| S.D.N.Y. | Oct 30, 1899

BROWN, District Judge.

The petition avers insolvency, and a preference intended by the payment of rent on the leasehold of a bakery, used in the defendant’s business. The answer is a general denial. The defendant’s letter of July 25th, stating his inability to pay his debts and calling a meeting of his creditors for the purpose of inducing them to take 30 cents on a dollar in unsecured notes, is sufficient prima facie evidence of his insolvency, which the different estimates of the value of his lease, good will and fixtures, are not, in my judgment, sufficient to overcome. I find the defendant therefore insolvent.
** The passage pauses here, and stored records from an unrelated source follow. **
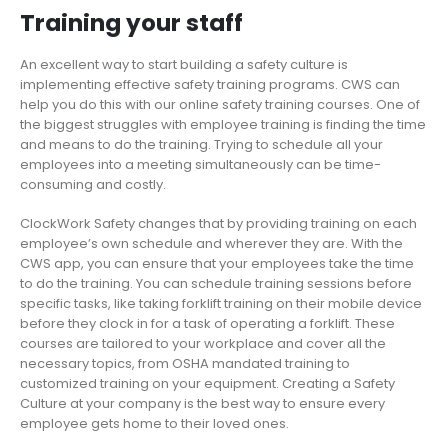
Training your staff
An excellent way to start building a safety culture is
implementing effective safety training programs. CWS can
help you do this with our online safety training courses. One of
the biggest struggles with employee training is finding the time
and means to do the training. Trying to schedule all your
employees into a meeting simultaneously can be time-
consuming and costly.
ClockWork Safety changes that by providing training on each
employee’s own schedule and wherever they are. With the
CWS app, you can ensure that your employees take the time
to do the training. You can schedule training sessions before
specific tasks, like taking forklift training on their mobile device
before they clock in for a task of operating a forklift. These
courses are tailored to your workplace and cover all the
necessary topics, from OSHA mandated training to
customized training on your equipment. Creating a Safety
Culture at your company is the best way to ensure every
employee gets home to their loved ones.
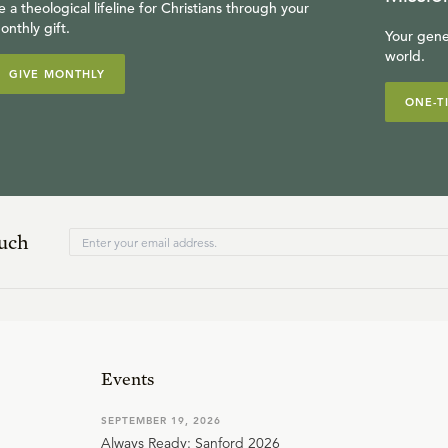
e a theological lifeline for Christians through your
onthly gift.
Your gene
world.
GIVE MONTHLY
ONE-T
ouch
Events
SEPTEMBER 19, 2026
Always Ready: Sanford 2026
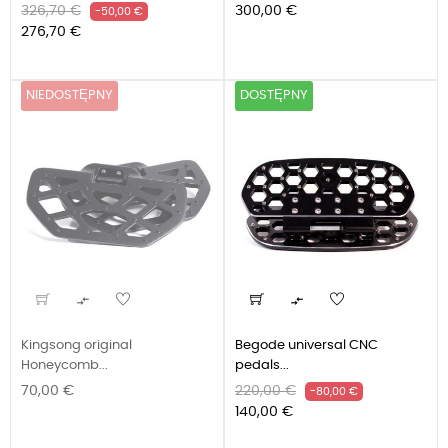
Cena
Cena
Cena
326,70 €
300,00 €
-50,00 €
podstawowa
276,70 €
NIEDOSTĘPNY
DOSTĘPNY


Kingsong original
Begode universal CNC
Honeycomb...
pedals...
Cena
Cena
Cena
70,00 €
220,00 €
-80,00 €
podstawowa
140,00 €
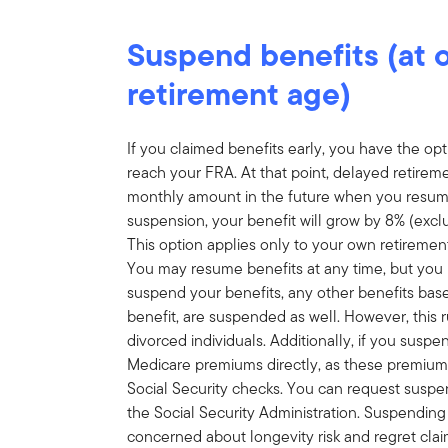
Suspend benefits (at or
retirement age)
If you claimed benefits early, you have the o
reach your FRA. At that point, delayed retirement
monthly amount in the future when you resume
suspension, your benefit will grow by 8% (exclu
This option applies only to your own retirement
You may resume benefits at any time, but you
suspend your benefits, any other benefits bas
benefit, are suspended as well. However, this r
divorced individuals. Additionally, if you susp
Medicare premiums directly, as these premiums
Social Security checks. You can request suspens
the Social Security Administration. Suspending
concerned about longevity risk and regret clai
Payment of rent by an insolvent is not necessarily a preference. But when it is done as a means and for the purpose of carrying on a business in fraud of creditors it should be so regarded. The subsequent conduct of the debtor in this case in the manner of prosecuting his business, with clearly a considerable profit, but without the payment of a dollar on his former debts, and actually incurring new business debts which he does not pay, and thus largely increasing the hoarding of the proceeds which he collected and secreted from the receiver, gives such color to his previous acts, and to the payment of the rent for the presumed purpose of doing this very thing, that I think the payment should be regarded as part of a scheme to defraud; and hence a fraudulent payment and preference under the bankrupt law. The evidence given to bring out these facts also discloses a number of other payments made prior to filing the petition, upon debts previously contracted, though subsequent to paying the rent. These payments were not for a present consideration, and hence were fraudulent preferences of business debts under the act. Though these were not set out in the petition, yet being of like general character as the one debt stated, though not for rent, they would have been allowed to be inserted in the petition by amendment, if applied for before the trial; and as the defendant cannot claim surprise, all the evidence being derived from his own testimony to his own book entries, the amendment should be deemed made; and upon both grounds a decree of adjudication allowed.